City finance staff proposed a four‑phase initiative to create a single comprehensive financial policy with 10‑year forecasts, reserve targets across funds, depreciation‑based reinvestment planning and benchmarking to national standards. Council gave staff direction to proceed.

Matt Hamilton, Denton’s chief financial officer, told the Denton City Council on April 21 that staff is asking for direction to develop a comprehensive financial policy that will bring standalone policies — fund balance, debt and investment policies — under a single strategic framework.

The proposal would require producing 10‑year pro forma forecasts, setting formal reserve targets for the general fund and major enterprise funds (electric, water, wastewater, solid waste and airport), creating depreciation‑based reinvestment strategies for capital assets, and documenting revenue‑to‑expense linkages. "What we're looking to do is to start an initiative that would establish a comprehensive financial policy," Hamilton said, describing phases that include technical development, draft adoption and ongoing monitoring.

Why it matters: staff said the work is intended to protect bond ratings, improve predictability for residents and businesses, and reduce the chance of sudden large rate spikes by enabling steady, incremental adjustments tied to a long‑range forecast.

Key details: Hamilton referenced GFOA, AWWA and APPA best practices and noted GFOA recommends forecasts beyond five years for governments that issue debt or set utility rates.
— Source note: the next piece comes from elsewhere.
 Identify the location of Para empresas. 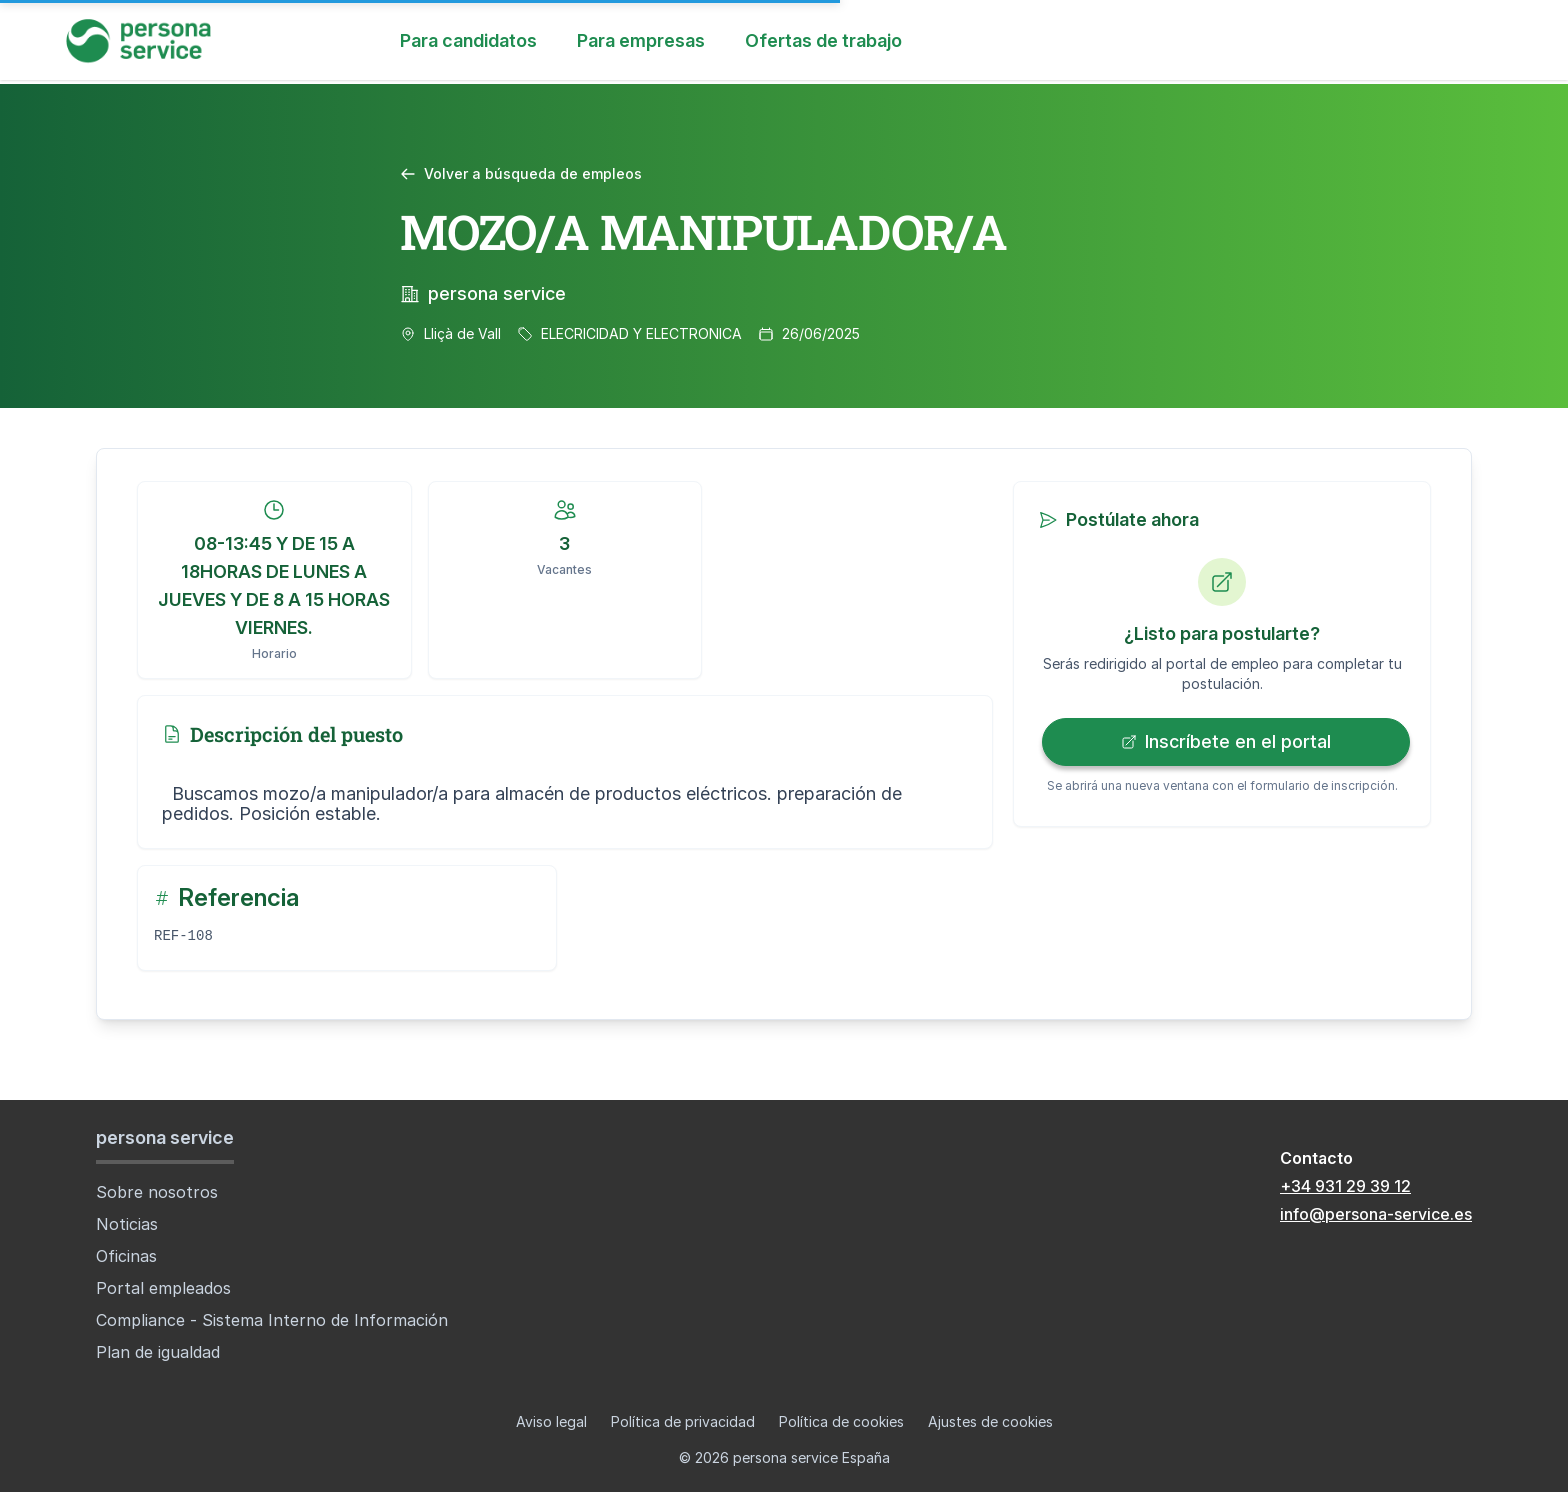
(641, 40).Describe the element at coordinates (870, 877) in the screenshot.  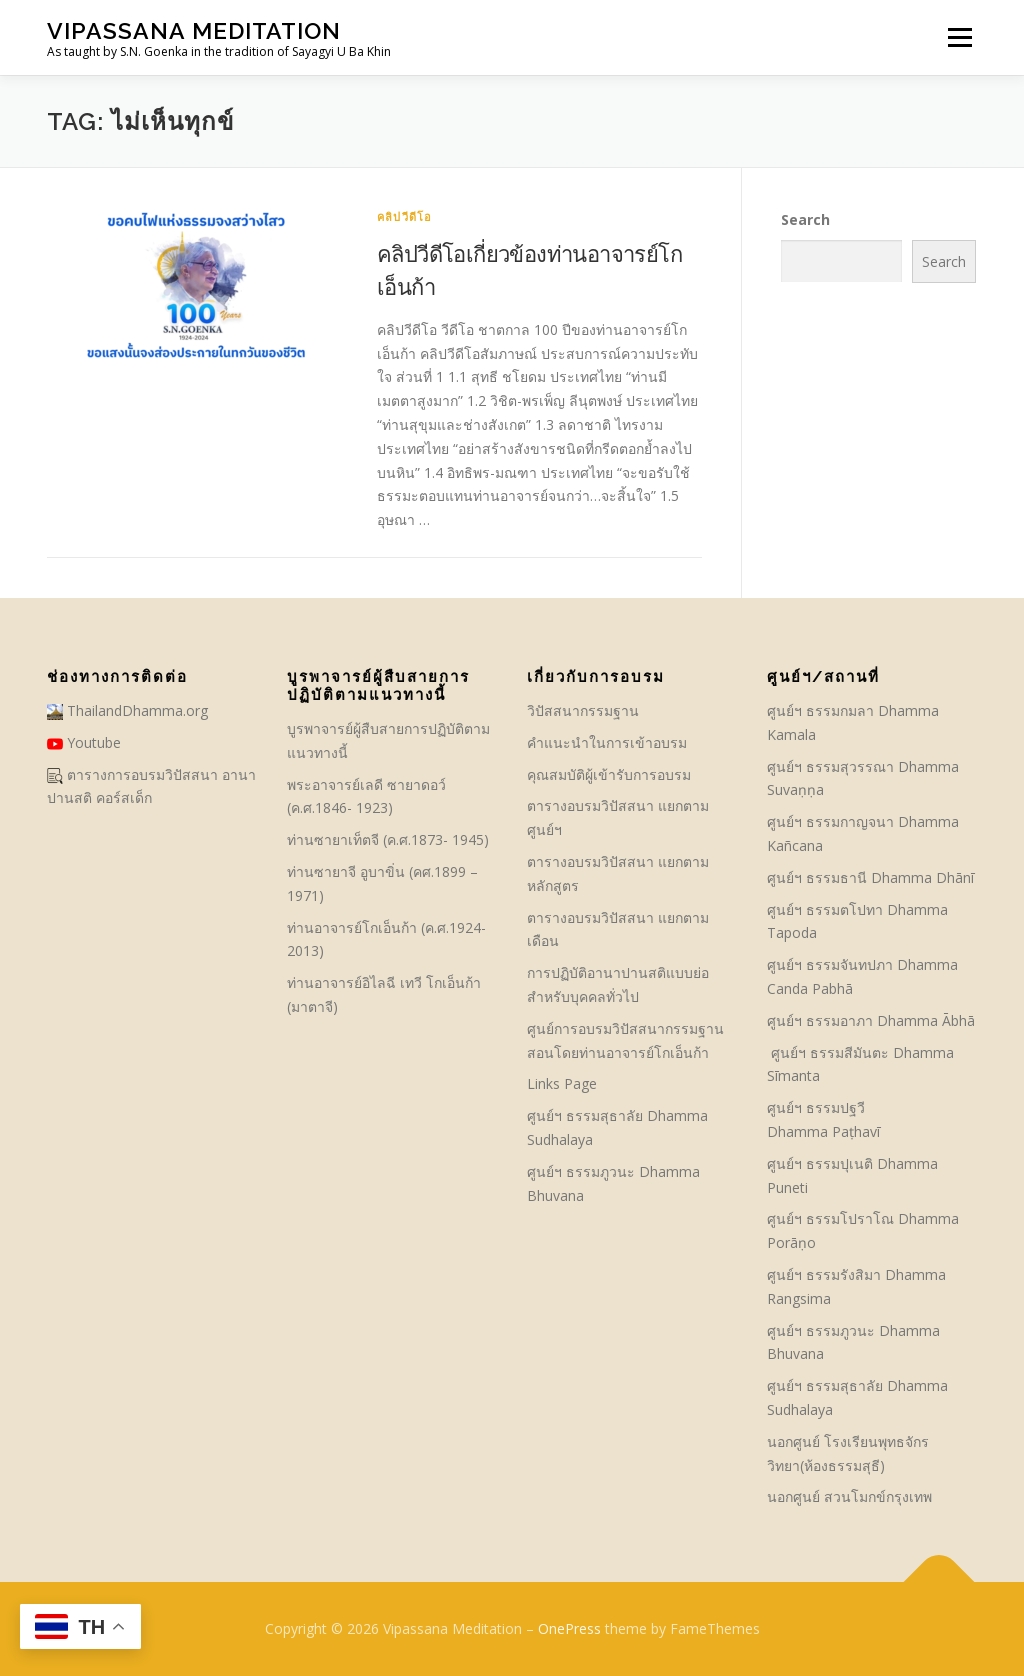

He said the city currently produces five‑year forecasts and would expand to 10 years so structural imbalances can be identified earlier. Hamilton also cited industry guidance suggesting a general fund unrestricted balance at or above 20 percent of annual expenditures, and noted rating‑agency thresholds are often nearer 15 percent.

Council response: Council members expressed support for predictable, gradual rate adjustments and for documenting current practices in a consolidated policy. One councilor representing District 1 urged caution about a 10‑year horizon, arguing turnover in administrations can make longer forecasts less reliable. Multiple members asked staff to return with a red‑line showing what in the proposed policy is new versus what the city already does.

Next steps: Council directed staff to proceed with the four‑phase approach outlined by Hamilton and to bring draft policy language and targets to future meetings for review and adoption.